For Bishop Barron, the announcement had a special significance. Five years ago, two months after St. Junípero’s canonization, he was installed as episcopal vicar for the Santa Barbara region of the Archdiocese of Los Angeles in a Mass celebrated at Mission San Buenaventura.
In an interview with Angelus, he said basilicas are a potent symbol of the Church’s universality.
The designation, Bishop Barron explained, binds San Buenaventura to the four major basilicas of the mother Church in Rome: St. John Lateran, St. Peter, St. Mary Major, and St. Paul Outside the Walls.
“It’s a way of linking churches spread all over the world to the pope,” he said, adding, “We put strength in diversity today, which is great, but we can sometimes overlook the importance of unity, what brings us all together as one community, despite our massive differences in language and culture.”
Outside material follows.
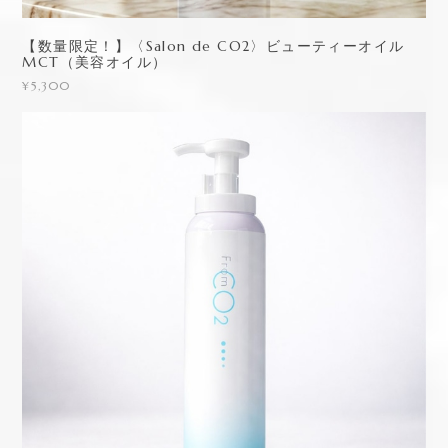
【数量限定！】〈Salon de CO2〉ビューティーオイル
MCT（美容オイル）
¥5,300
Now that Mission San Buenaventura is a basilica, it will receive a series of symbolic “upgrades”: a cone-shaped canopy, known as an “ombrellino,” will now be placed above the church’s lectern; a bell mounted on a pole, known as the “tintinnabulum,” similar to that used during the Middle Ages to signal the pope’s approach, will now be used in parish processions; and the insignia of the Papal Cross Keys will appear in banners, signs, and over the mission’s doors.
The faithful will also now be able to obtain a plenary indulgence, which removes the temporal punishment due to sins, on predetermined “basilican feast days.”
But for Father Elewaut, who likes to teasingly remind his fellow priests that he is St. Junípero’s 30th successor as pastor of San Buenaventura, the honor is less about pomp and pageantry and more about motivating his parishioners to live and share their faith in a more authentic way.
“This is going to put a greater responsibility on the parish leadership and the people of the parish to discover new ways of evangelization in the spirit of St. Junípero Serra and St. Bonaventure,” he said.
The change in status comes at a difficult time for the mission on multiple fronts.
Across the state, statues of St. Junípero are falling in the wake of angry protests that wrongly blame the saint for the historic mistreatment of Native Americans. Last month, statues to the missionary were toppled in San Francisco and in Los Angeles, and the weekend before the fire, a long-standing St. Junípero statue outside the state Capitol building in Sacramento was felled.
On the day the new basilica designation was to be announced, the Ventura City Council voted to remove a St. Junípero statue from in front of City Hall. And the weekend before the announcement, a mysterious overnight fire ravaged the church of another mission in the Archdiocese of Los Angeles founded by St. Junípero, Mission San Gabriel Arcángel. While the cause of the blaze is still under investigation, many see its timing — on the same weekend that saw several acts of anti-Catholic vandalism around the country — as suspicious.
Two days prior to the announcement, California’s governor ordered houses of worship to cease indoor gatherings for the foreseeable future as part of a statewide reclosure amid a spike in coronavirus infections.
The governor’s announcement left Father Elewaut and parish staff scrambling to transform the mission’s garden into a liturgical space to celebrate the first Mass at the newly named basilica.
Once the pandemic passes, Father Elewaut looks forward to hosting a larger, more festive celebration to mark the milestone. For now, he’s asking his saintly predecessor to help him keep things in perspective.
“The famous words of St. Junípero Serra were ‘always forward, never back,’ ” he said on the night before the celebration Mass. “All of these missions have had destructive things happen at one time or another, whether it’s earthquakes, or fires, or even pandemics, and yet they keep enduring and keep going forward — that’s what we do.”